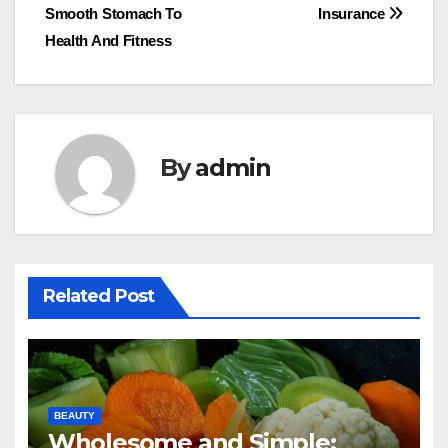
Smooth Stomach To
Insurance
navigation
Health And Fitness
By
admin
Related Post
BEAUTY
Wholesome and Simple:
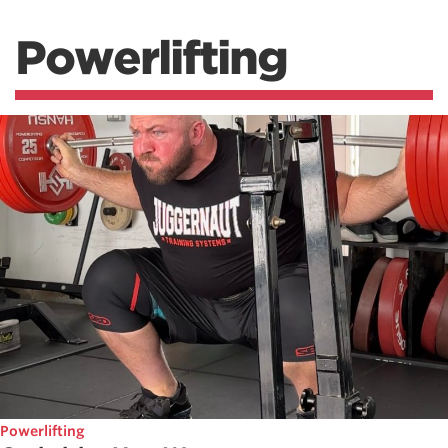
Powerlifting
Powerlifting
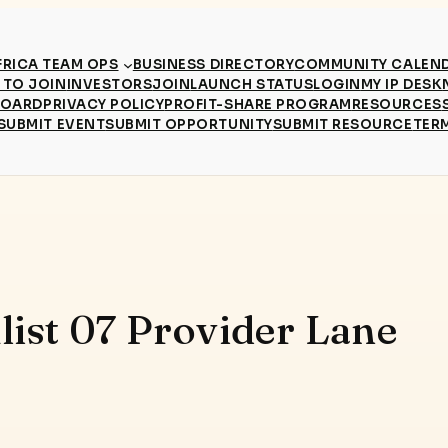
RICA TEAM OPS
BUSINESS DIRECTORY
COMMUNITY CALEN
TO JOIN
INVESTORS
JOIN
LAUNCH STATUS
LOGIN
MY IP DESK
BOARD
PRIVACY POLICY
PROFIT-SHARE PROGRAM
RESOURCES
SUBMIT EVENT
SUBMIT OPPORTUNITY
SUBMIT RESOURCE
TER
list 07 Provider Lane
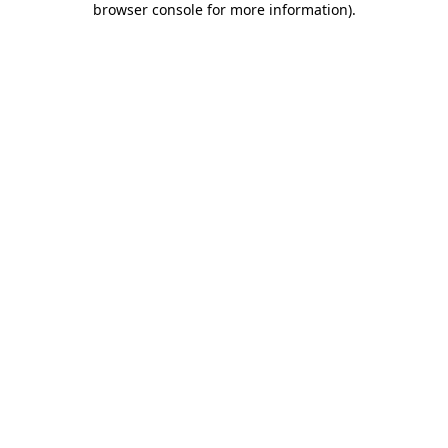
browser console for more information)
.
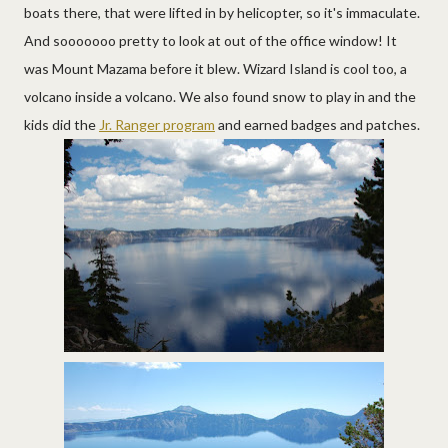
boats there, that were lifted in by helicopter, so it's immaculate.
And sooooooo pretty to look at out of the office window! It
was Mount Mazama before it blew. Wizard Island is cool too, a
volcano inside a volcano. We also found snow to play in and the
kids did the
Jr. Ranger program
and earned badges and patches.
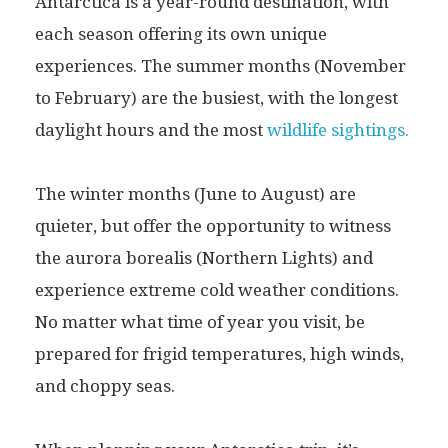
Antarctica is a year-round destination, with
each season offering its own unique
experiences. The summer months (November
to February) are the busiest, with the longest
daylight hours and the most
wildlife sightings.
The winter months (June to August) are
quieter, but offer the opportunity to witness
the aurora borealis (Northern Lights) and
experience extreme cold weather conditions.
No matter what time of year you visit, be
prepared for frigid temperatures, high winds,
and choppy seas.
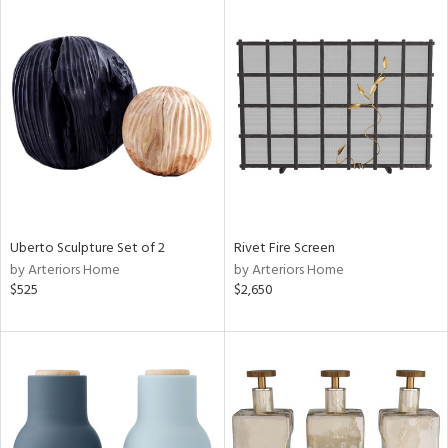
Uberto Sculpture Set of 2
Rivet Fire Screen
by Arteriors Home
by Arteriors Home
$525
$2,650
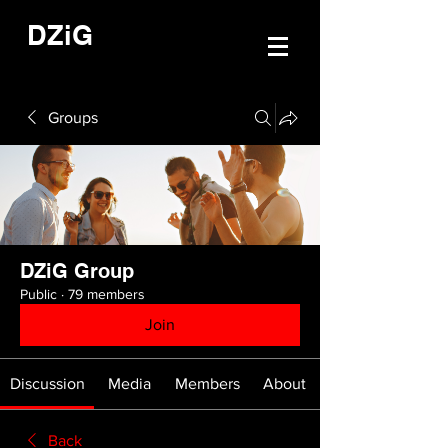
DZiG
Groups
DZiG Group
Public
·
79 members
Join
Discussion
Media
Members
About
Back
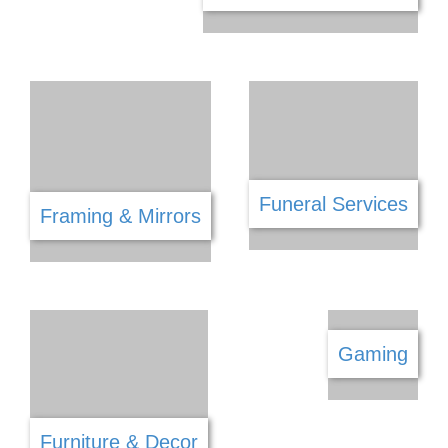
Equestrian
Entertainment
Fencing
Fabric & Haberdashery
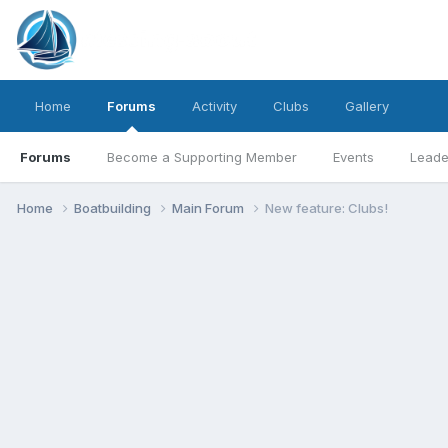
Home
Forums
Activity
Clubs
Gallery
Forums
Become a Supporting Member
Events
Leade
Home
Boatbuilding
Main Forum
New feature: Clubs!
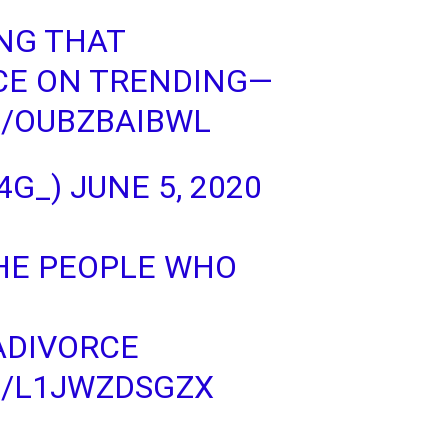
ING THAT
CE
ON TRENDING—
M/OUBZBAIBWL
4G_)
JUNE 5, 2020
THE PEOPLE WHO
ADIVORCE
M/L1JWZDSGZX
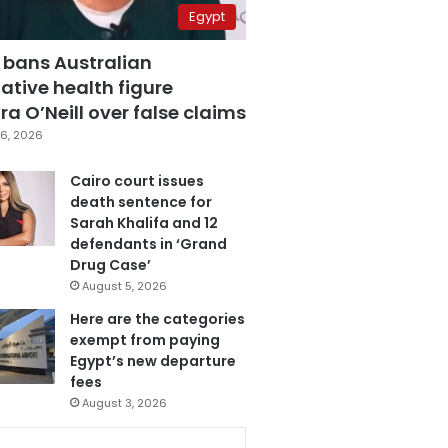
Egypt
 bans Australian
ative health figure
a O’Neill over false claims
6, 2026
Cairo court issues
death sentence for
Sarah Khalifa and 12
defendants in ‘Grand
Drug Case’
August 5, 2026
Here are the categories
exempt from paying
Egypt’s new departure
fees
August 3, 2026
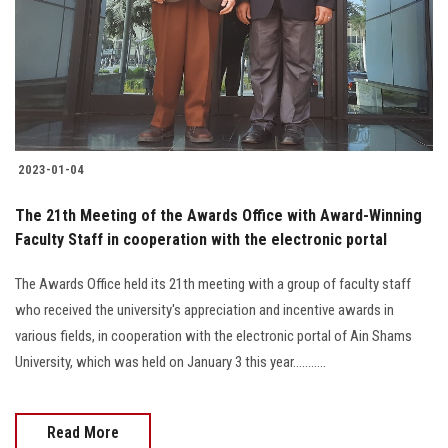
Students
Faculty Staff
Postgraduate
2023-01-04
Alumni
The 21th Meeting of the Awards Office with Award-Winning
Employees
Faculty Staff in cooperation with the electronic portal
The Awards Office held its 21th meeting with a group of faculty staff
Visitors
who received the university's appreciation and incentive awards in
various fields, in cooperation with the electronic portal of Ain Shams
Apply Now
University, which was held on January 3 this year...........
Read More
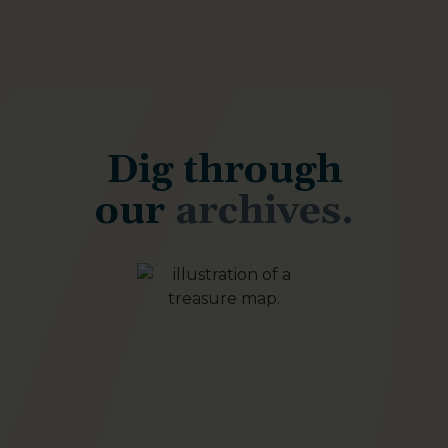
Dig through
our
archives.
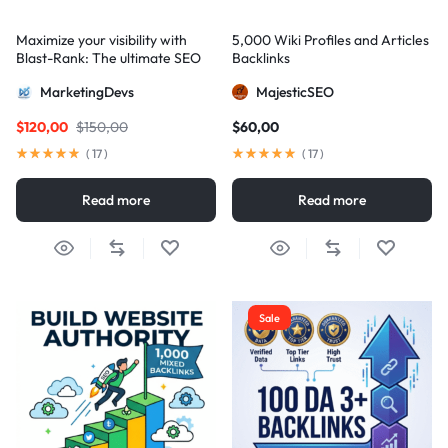
Maximize your visibility with
5,000 Wiki Profiles and Articles
Blast-Rank: The ultimate SEO
Backlinks
package for AIO and AEO
MarketingDevs
MajesticSEO
excellence
$
120,00
$
150,00
$
60,00
(
17
)
(
17
)
Read more
Read more
Sale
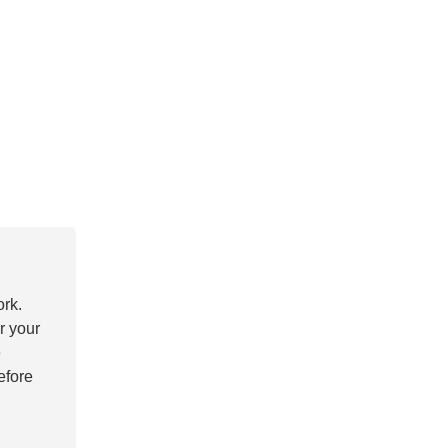
ork.
r your
e
efore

+++++

#### About this task
Pull each line holding "electronic" out of the listing.

#### Your solution
Faculty Staff in cooperation with the electronic portal
various fields, in cooperation with the electronic portal of Ain Shams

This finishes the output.